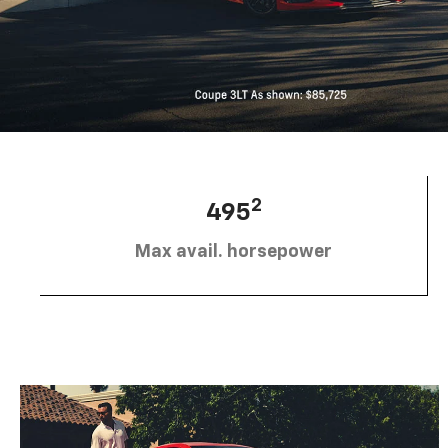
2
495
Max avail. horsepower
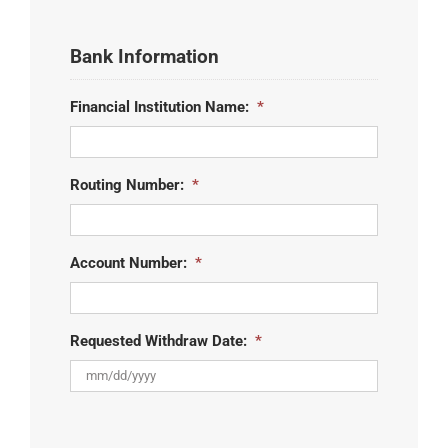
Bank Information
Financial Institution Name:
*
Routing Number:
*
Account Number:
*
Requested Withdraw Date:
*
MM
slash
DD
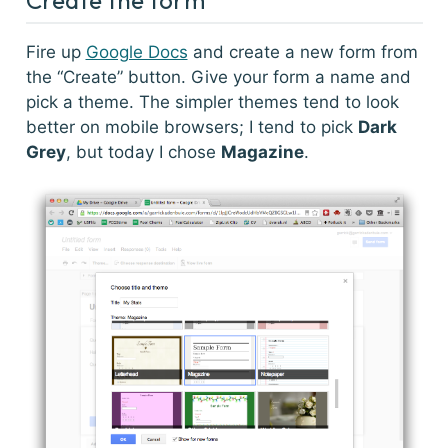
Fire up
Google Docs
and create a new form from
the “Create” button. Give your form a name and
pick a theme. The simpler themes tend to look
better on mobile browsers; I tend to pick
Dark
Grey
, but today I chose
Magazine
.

-------

▶ [WHAT IS NEEDED] Pictures aside, return all of the material exactly as written.

▶ [SOLUTION TO THIS TASK]
2
495
Max avail. horsepower
Bank Information
Financial Institution Name:
*
Routing Number:
*
Account Number:
*
Requested Withdraw Date:
*
MM
slash
DD
Fire up
Google Docs
and create a new form from
the “Create” button. Give your form a name and
pick a theme. The simpler themes tend to look
better on mobile browsers; I tend to pick
Dark
Grey
, but today I chose
Magazine
.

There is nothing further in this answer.